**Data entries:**
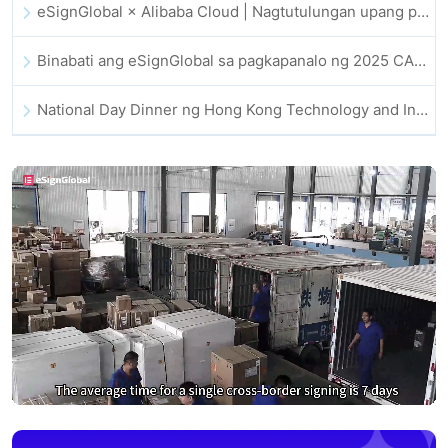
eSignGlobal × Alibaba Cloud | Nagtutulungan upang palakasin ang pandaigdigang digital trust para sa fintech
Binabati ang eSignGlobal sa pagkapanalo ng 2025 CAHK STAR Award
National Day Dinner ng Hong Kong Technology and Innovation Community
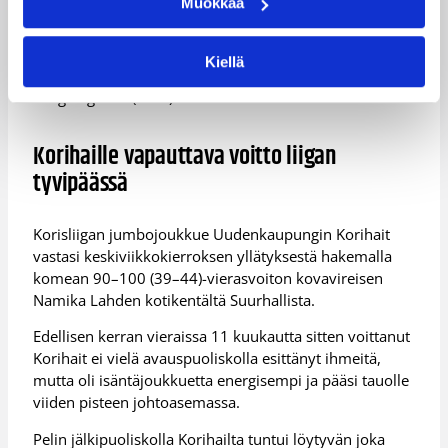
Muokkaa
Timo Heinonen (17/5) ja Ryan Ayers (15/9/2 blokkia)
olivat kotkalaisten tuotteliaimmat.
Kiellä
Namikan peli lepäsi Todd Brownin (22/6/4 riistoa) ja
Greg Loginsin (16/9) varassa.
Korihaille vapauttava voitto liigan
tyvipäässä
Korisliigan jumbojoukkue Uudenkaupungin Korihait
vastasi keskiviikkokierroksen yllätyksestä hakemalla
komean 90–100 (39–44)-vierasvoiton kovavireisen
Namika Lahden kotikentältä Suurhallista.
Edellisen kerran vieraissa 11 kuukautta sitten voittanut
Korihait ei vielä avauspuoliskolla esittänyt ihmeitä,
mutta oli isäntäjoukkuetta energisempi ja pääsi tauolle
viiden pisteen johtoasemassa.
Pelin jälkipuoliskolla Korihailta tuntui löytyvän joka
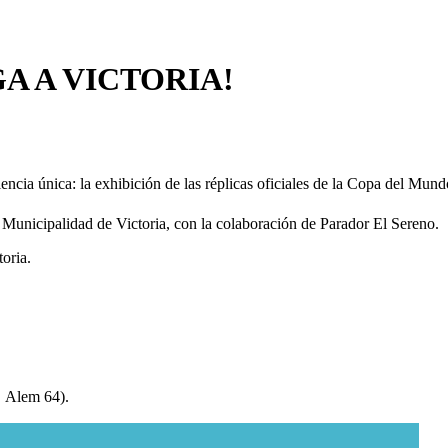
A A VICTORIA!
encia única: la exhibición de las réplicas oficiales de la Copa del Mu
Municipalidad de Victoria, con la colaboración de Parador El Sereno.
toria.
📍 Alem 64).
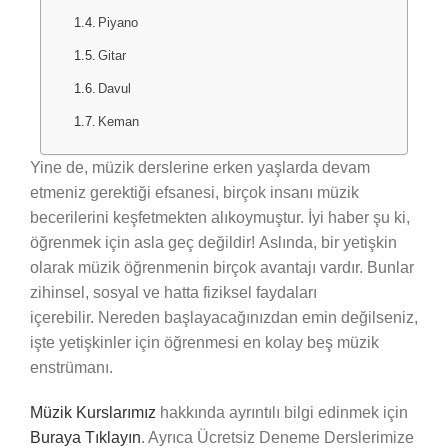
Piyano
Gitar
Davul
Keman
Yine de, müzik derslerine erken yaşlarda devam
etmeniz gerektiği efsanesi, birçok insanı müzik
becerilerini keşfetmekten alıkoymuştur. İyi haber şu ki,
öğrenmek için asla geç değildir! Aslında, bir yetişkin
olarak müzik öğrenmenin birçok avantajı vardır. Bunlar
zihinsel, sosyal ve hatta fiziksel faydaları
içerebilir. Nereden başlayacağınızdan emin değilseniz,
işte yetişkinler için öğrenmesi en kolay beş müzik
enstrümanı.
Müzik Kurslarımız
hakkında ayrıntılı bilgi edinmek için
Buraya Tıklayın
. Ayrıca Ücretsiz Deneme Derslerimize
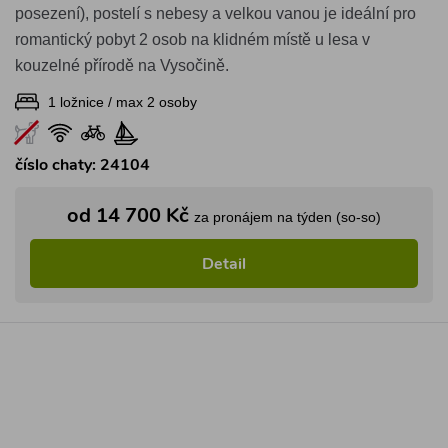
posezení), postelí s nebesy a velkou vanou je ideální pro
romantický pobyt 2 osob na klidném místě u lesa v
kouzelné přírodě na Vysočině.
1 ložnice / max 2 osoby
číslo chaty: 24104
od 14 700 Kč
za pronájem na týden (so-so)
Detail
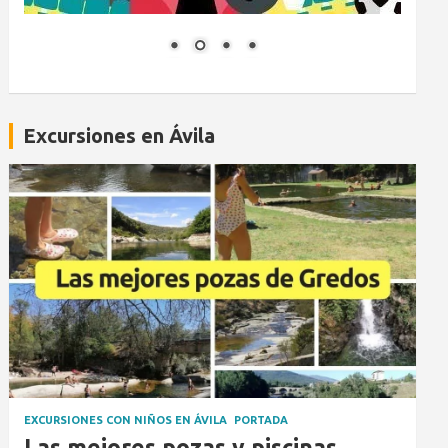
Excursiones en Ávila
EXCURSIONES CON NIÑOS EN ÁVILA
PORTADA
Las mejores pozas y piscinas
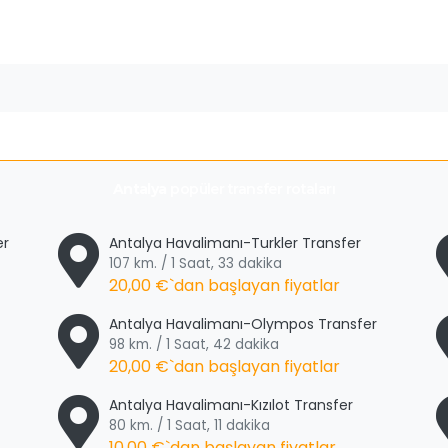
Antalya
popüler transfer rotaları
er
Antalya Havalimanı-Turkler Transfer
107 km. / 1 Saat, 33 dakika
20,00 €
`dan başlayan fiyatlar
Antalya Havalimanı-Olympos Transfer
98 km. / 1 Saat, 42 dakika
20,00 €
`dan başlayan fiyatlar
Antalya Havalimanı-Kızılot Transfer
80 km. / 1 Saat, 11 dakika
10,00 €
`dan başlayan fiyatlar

...

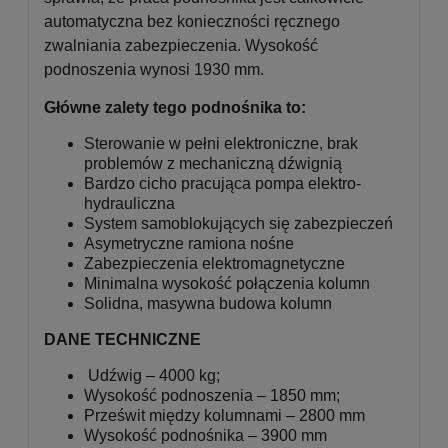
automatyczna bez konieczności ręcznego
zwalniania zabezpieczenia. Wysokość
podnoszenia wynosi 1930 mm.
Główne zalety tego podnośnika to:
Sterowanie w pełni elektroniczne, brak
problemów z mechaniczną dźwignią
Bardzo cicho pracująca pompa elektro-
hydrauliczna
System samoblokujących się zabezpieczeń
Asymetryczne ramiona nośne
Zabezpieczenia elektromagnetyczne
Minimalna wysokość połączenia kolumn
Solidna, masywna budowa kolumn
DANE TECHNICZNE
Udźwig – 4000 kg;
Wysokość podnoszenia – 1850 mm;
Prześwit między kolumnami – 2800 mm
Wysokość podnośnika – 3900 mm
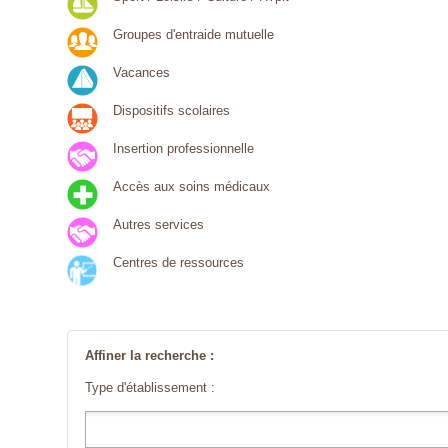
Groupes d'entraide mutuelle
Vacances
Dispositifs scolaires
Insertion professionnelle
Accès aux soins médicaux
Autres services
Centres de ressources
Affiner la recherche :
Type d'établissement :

**PROBLEM STATEMENT:**
Would you set down only the lines above from the line with "Korisliigan jumbojoukkue Uudenkaupungin" to the line with "A A VICTORIA!", both included, exactly as they stand and without the pictures?

**ANSWER TO THIS EXERCISE:**
Korisliigan jumbojoukkue Uudenkaupungin Korihait
vastasi keskiviikkokierroksen yllätyksestä hakemalla
komean 90–100 (39–44)-vierasvoiton kovavireisen
Namika Lahden kotikentältä Suurhallista.
Edellisen kerran vieraissa 11 kuukautta sitten voittanut
Korihait ei vielä avauspuoliskolla esittänyt ihmeitä,
mutta oli isäntäjoukkuetta energisempi ja pääsi tauolle
viiden pisteen johtoasemassa.
Pelin jälkipuoliskolla Korihailta tuntui löytyvän joka
A A VICTORIA!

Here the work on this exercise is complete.